Passados dois anos desde a sua última aparição em solo português, o desejo de matar saudades de Pond era imenso, havendo um enorme aglomerado de fãs a ocupar os lugares da frente do Palco NOS. Com dois dos seus membros a terem fortes ligações com os Tame Impala, eram muitos aqueles que usavam t-shirts da banda de “Let It Happen”, mas essas são das poucas semelhanças que podem ser estabelecidas entre ambas as bandas: os Pond abordam uma temática psicadélica mais vocacionada para o garage e o acid. “Elvis’ Flaming Star”, “Waiting Around For Grace” ou “Don’t Look at the Sun or You’ll Go Blind” foram alguns dos temas que mantiveram o ritmo frenético durante todo o concerto, embora faltasse um público tão recetivo como aquele que vimos em Paredes de Coura, em 2015.

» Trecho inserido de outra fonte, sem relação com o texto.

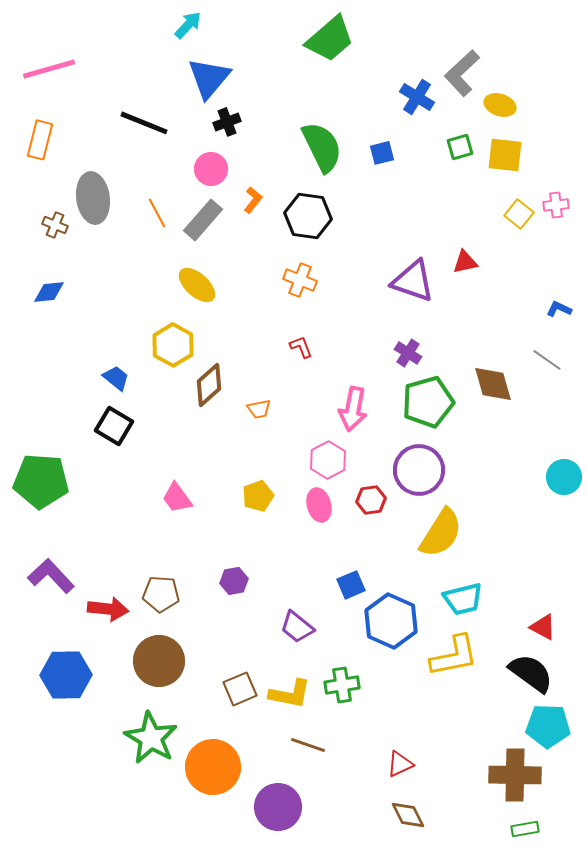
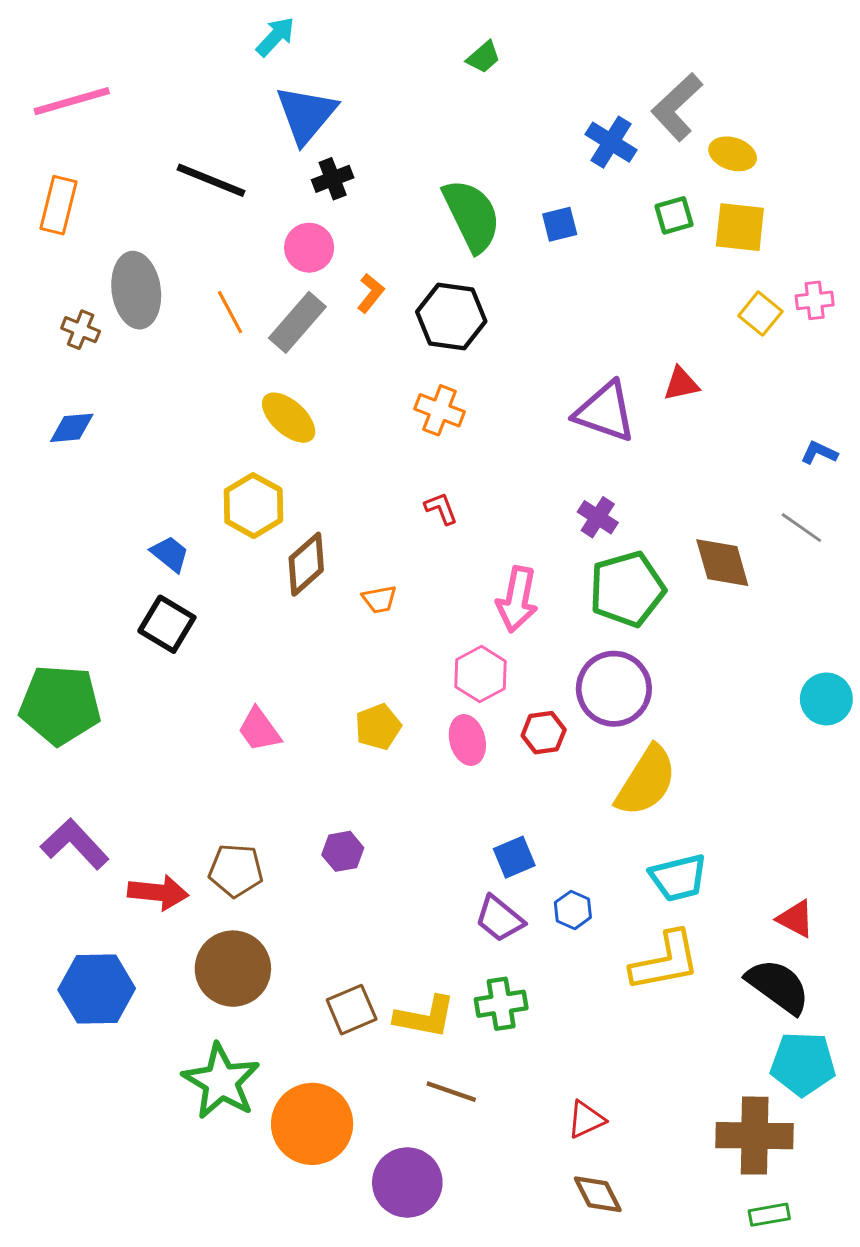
green trapezoid: (330, 39) -> (483, 57), size x0.5
blue hexagon: (391, 621) -> (573, 910), size x0.5
purple trapezoid: (297, 627) -> (500, 919), moved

O horário diurno não é o mais indicado para um concerto de Pond, faltando-lhes um jogo de luzes e de vídeo que vá em conta com o seu psicadelismo alucinante característico. Todavia, Nick Allbrook não deixou de revelar os seus tiques de rebeldia ao saltar para o meio do público e a juntar-se aos mesmos para cantar “Paint Me Silver”. Terminando o concerto com as saudações da praxe e com uma fotografia a ser usada na capa do eventual próximo disco da banda, “The Weather” não conseguiu salvar a atuação a meio gás dos Pond – muitos foram abandonado a frente do Palco NOS ao longo do concerto – esperando-se que, quando regressarem ao nosso país, possam usufruir de um horário que condiz melhor com o seu estilo.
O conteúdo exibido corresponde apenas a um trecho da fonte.